Asking and receiving help from others. As leaders. most of us like to help others, but often we have a difficult time asking for and receiving help. Requesting help can be perceived, especially by us, as an admission of weakness or an acknowledgment that we’re not capable of doing something. However, all of us need help and support — and in some cases, we need a lot of it. Being the kind of leader who is comfortable enough with yourself and the people around you to admit when you don’t know something, can’t do something, or simply need help in making something happen, is not a sign of weakness; it’s both a sign of strength and an opportunity to empower others in an authentic way.
Benefits of Leader Vulnerability
1. It decreases tension and stress at work. Stress could be decreased considerably by allowing free discussion about controversial or uncomfortable issues.
2. It increases flow of ideas, creativity, and innovation. By acknowledging that they don’t have all the answers, leaders allow others to contribute their ideas and criticisms.
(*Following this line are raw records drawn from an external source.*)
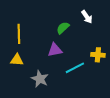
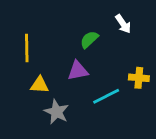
yellow triangle: (17, 60) -> (40, 85), moved

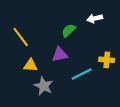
white arrow: (123, 24) -> (95, 19), turned 112
yellow line: (27, 48) -> (21, 37), turned -36

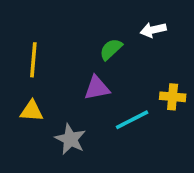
yellow line: (21, 37) -> (33, 60), turned 42
yellow triangle: (30, 65) -> (32, 111), moved

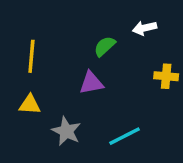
yellow cross: (173, 97) -> (166, 76), moved
cyan line: (132, 120) -> (125, 136), moved

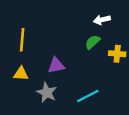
green semicircle: (105, 46) -> (93, 42), moved
purple triangle: (91, 83) -> (56, 66), moved

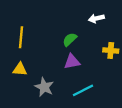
green semicircle: (93, 42) -> (70, 39), moved
purple triangle: (56, 66) -> (72, 62), moved

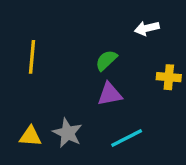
yellow triangle: (20, 69) -> (30, 136), moved

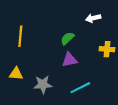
gray star: (67, 133) -> (43, 84), turned -30
yellow triangle: (30, 136) -> (16, 74), moved

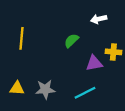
purple triangle: (70, 60) -> (94, 63), moved
yellow triangle: (16, 74) -> (17, 88), moved

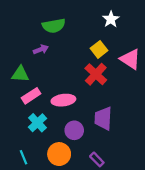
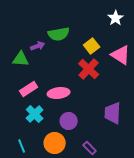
white star: (111, 19) -> (116, 18), moved
green semicircle: (54, 26) -> (59, 34), moved
green triangle: (20, 74) -> (21, 59), moved
purple trapezoid: (103, 118) -> (113, 113), moved

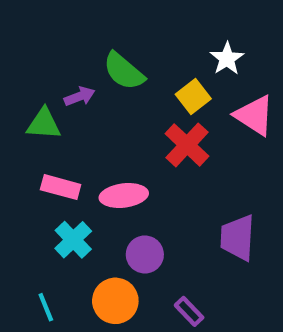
white star: (116, 18) -> (227, 59), moved
green semicircle: (59, 34) -> (124, 71), turned 50
pink rectangle: (29, 89) -> (61, 187), turned 48

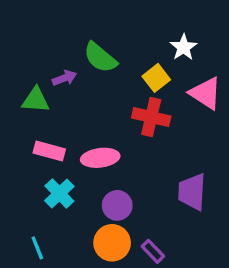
red cross: (187, 145) -> (151, 117), turned -30
orange circle: (115, 301) -> (112, 243), moved

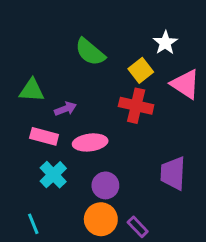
purple arrow: (64, 78) -> (66, 109), moved

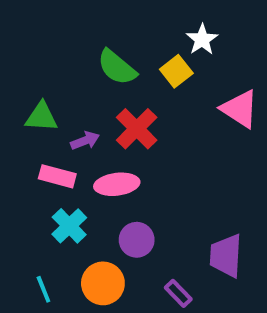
white star: (165, 43) -> (202, 40), moved
yellow square: (141, 70) -> (176, 71), moved
red cross: (136, 106) -> (137, 129), moved, turned 32
purple trapezoid: (173, 173) -> (226, 256), moved
orange circle: (101, 219) -> (103, 283), moved

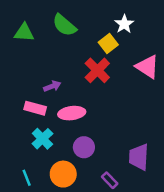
green semicircle: (117, 67) -> (64, 25), moved
green triangle: (41, 117) -> (24, 33), moved
red cross: (137, 129) -> (97, 70), moved

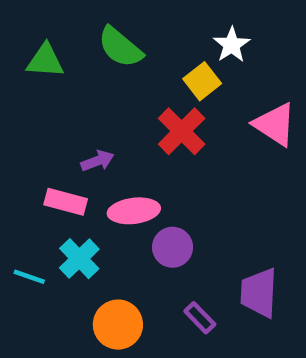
purple circle: (84, 147) -> (173, 247), moved
cyan line: (27, 178) -> (29, 277), moved, turned -49
purple rectangle: (110, 180) -> (200, 318), moved

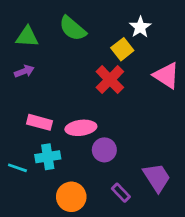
purple arrow: (97, 161) -> (24, 71), moved
cyan cross: (79, 259) -> (48, 157), turned 35
purple trapezoid: (259, 293) -> (157, 177), turned 144

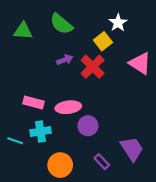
purple arrow: (24, 71) -> (65, 60), moved

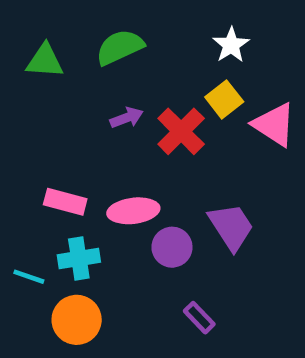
green semicircle: (61, 24) -> (120, 47), turned 115
yellow square: (103, 41) -> (224, 99), moved
purple trapezoid: (132, 149) -> (231, 227), moved
orange circle: (60, 165) -> (77, 320), moved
And admitting their mistakes, leaders give allow others to make mistakes and talk about them. Leaders who acknowledge they made poor decisions through their example, let those under them know that it is okay to take risks or make constructive suggestions.
3. Emotional connections leads to less turnover. A great deal of workplace research points out that being emotionally connected to a workplace is often a deciding factor on whether or not people will stay or look elsewhere. An open, honest and authentic leadership makes it much more likely that staff at all levels will feel a connection to the organisation at an emotional level when they feel connected with their leaders.
Now more than ever, the world needs leaders who are vulnerable, empathetic, and compassionate — servant leaders — who put the interests of others and the world first. We’ve seen how the other kinds of leaders — self-serving, narcissistic (and sometimes psychopathic) and toxic — have created chaos and damage. It’s time for a change.